DeAWM poaches Japan RE head from Prudential

Less than a year after losing two senior Japanese investment professionals, Deutsche has hired a new head of Japan for property.

Deutsche Asset and Wealth Management (DeAWM), an investment arm of Frankfurt-based investment bank Deutsche Bank, has poached Koichiro Maeda from Prudential Real Estate Investors to lead the firm’s real estate efforts in Japan, according to a firm statement.

Maeda joins as a managing director and head of real estate, Japan, and will be based out of Tokyo. He was most recently a managing director at Prudential, the property investment arm of US insurer Prudential Financial, where he was focused on business development and major transactions in Japan. Maeda joined Prudential in 2011.

Maeda’s hire comes less than a year after DeAWM saw two of its senior Japan real estate team depart the platform, including Akira Tsuruoka, the head of Japan, and Michio Matsumoto, head of acquisitions in Japan. Matsumoto joined global property services firm CBRE as a director and head of acquisitions for Japan.

Maeda brings 21 years of real estate experience altogether to DeAWM. Before his role at Prudential, he worked at Mitsubishi UFJ Morgan Stanley Securities’ investment banking unit focusing on real estate, and before that served in developer Mitsui Fudosan in Japan.

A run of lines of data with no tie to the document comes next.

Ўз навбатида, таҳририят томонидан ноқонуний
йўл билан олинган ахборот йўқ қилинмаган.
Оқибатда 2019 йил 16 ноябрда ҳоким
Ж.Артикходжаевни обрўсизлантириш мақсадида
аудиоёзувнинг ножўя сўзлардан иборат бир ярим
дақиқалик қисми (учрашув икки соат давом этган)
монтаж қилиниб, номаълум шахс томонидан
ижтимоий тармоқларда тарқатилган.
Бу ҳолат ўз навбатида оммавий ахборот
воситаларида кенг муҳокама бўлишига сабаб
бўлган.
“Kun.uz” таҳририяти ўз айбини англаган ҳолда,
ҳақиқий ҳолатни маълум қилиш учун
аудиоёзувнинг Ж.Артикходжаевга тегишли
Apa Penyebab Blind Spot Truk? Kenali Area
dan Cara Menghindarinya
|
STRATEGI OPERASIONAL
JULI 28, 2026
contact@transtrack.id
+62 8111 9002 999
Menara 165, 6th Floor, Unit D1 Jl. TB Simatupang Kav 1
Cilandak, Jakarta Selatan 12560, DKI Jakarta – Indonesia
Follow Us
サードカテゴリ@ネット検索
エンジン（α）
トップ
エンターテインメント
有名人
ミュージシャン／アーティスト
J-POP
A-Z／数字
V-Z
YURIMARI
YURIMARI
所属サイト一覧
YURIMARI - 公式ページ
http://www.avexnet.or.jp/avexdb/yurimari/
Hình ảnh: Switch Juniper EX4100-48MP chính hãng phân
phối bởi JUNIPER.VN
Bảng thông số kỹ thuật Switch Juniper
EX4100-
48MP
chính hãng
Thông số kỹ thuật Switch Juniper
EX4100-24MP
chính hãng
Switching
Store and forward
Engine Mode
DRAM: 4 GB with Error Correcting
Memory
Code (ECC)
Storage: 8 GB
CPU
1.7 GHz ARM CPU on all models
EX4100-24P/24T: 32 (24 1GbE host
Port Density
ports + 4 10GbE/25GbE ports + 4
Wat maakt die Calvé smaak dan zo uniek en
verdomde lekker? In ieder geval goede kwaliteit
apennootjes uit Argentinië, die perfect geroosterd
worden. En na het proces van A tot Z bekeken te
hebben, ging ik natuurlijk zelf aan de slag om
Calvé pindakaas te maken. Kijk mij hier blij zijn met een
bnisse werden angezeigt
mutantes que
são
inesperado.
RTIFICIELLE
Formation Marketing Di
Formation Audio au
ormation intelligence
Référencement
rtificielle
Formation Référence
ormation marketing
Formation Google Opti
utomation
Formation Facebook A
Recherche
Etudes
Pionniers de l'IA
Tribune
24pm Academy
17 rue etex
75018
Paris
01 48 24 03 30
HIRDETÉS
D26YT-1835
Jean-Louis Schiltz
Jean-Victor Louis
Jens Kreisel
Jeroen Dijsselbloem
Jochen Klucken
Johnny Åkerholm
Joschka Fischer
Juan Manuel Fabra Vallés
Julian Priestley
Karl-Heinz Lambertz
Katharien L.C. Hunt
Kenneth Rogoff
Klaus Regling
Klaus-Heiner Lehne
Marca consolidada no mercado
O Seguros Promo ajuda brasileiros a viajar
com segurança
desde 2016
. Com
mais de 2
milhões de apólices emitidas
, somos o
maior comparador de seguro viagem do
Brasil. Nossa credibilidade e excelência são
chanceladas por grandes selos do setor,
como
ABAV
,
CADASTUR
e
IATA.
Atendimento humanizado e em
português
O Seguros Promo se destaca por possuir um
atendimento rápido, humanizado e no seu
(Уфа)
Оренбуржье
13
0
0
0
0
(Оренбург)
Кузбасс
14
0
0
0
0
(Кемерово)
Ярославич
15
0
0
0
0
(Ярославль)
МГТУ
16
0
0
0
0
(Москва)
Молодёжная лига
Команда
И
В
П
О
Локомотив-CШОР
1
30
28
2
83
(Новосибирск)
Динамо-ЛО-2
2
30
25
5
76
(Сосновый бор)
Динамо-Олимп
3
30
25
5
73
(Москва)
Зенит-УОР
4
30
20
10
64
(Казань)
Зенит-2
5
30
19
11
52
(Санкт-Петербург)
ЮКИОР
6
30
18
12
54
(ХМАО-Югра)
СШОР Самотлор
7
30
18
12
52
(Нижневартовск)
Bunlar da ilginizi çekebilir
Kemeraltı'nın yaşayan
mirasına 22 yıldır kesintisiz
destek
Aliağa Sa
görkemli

“This appointment reflects the strategic importance of our real estate platform in Japan and our continued commitment to the region,” Pierre Cherki, Head of Alternatives and Real Assets for DeAWM, said in the statement. A DeAWM spokeswoman added that the firm sought a candidate to reflect its ambition and reinforced commitment to the Japan market in particular.

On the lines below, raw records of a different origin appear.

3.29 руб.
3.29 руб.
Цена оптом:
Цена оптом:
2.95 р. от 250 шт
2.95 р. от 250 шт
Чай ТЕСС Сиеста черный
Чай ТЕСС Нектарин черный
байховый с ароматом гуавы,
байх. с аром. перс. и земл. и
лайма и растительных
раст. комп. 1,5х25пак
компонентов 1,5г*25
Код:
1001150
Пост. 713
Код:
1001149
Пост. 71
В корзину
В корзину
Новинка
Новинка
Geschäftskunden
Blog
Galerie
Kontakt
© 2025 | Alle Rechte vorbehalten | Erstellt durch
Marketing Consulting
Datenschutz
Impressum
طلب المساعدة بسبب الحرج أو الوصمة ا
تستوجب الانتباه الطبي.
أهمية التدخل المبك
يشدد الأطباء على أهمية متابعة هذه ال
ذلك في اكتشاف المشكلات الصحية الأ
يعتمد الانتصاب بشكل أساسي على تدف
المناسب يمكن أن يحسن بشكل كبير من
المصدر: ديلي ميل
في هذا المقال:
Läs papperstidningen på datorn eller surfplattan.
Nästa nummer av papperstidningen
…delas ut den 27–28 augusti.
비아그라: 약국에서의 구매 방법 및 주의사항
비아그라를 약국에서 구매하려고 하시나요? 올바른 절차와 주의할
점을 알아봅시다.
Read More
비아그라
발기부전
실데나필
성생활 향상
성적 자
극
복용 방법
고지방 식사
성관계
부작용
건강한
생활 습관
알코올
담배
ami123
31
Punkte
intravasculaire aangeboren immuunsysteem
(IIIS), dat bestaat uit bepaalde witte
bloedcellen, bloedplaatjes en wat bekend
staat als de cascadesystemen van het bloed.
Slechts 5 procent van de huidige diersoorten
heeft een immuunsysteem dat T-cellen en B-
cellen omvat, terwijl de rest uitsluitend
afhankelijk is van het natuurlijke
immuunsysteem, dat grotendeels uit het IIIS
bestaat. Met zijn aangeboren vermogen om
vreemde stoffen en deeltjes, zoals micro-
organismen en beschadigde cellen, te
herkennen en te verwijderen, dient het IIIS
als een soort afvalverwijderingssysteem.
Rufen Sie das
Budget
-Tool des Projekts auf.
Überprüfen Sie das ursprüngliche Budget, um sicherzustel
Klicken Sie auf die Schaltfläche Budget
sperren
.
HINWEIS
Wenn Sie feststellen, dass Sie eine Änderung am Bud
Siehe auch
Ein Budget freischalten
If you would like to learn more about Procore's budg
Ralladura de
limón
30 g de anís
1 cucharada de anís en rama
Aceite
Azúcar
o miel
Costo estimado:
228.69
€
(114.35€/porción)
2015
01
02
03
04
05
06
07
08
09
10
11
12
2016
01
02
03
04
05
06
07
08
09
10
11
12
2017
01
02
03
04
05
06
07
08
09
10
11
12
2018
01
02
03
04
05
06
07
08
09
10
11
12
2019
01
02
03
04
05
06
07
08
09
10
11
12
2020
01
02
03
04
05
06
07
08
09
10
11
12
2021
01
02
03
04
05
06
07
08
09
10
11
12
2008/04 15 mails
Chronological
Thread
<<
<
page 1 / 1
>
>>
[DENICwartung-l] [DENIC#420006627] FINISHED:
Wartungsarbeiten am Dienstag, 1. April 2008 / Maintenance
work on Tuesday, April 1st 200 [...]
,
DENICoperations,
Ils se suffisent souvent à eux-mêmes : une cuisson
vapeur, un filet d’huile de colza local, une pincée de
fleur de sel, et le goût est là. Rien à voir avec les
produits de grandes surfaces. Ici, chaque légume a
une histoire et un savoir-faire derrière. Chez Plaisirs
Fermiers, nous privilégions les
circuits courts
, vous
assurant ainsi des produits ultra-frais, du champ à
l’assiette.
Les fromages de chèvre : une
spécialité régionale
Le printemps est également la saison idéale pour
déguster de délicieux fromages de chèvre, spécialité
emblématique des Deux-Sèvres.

Maeda’s hire coincides with DeAWM’s previously announced plans for expansion in the region. “In the direct real estate business in [Asia Pacific], the long-term plan to which we have committed includes a strengthening of activities in mature-like markets in Asia (including Singapore, Japan, Australia and Korea) where our clients are actively seeking exposure,” Nadir Maruf, Deutsche AWM’s head of real assets, Asia Pacific, told PERE previously.

At this point, DeAWM has no real estate-specific head of Asia, as the platform formerly known as RREEF was integrated into the broader alternatives platform. As of last year, the Asian platform is understood to have had about 40 staff – including infrastructure investment professionals – spread between Australia, Japan, Korea and Singapore.

Globally, DeAWM’s alternatives and real assets platform has about $48 billion assets under management in real estate, but Asia has historically been a relatively small part of that. The strategies the firm focuses on include core, value-added, opportunistic, real estate securities and real estate debt.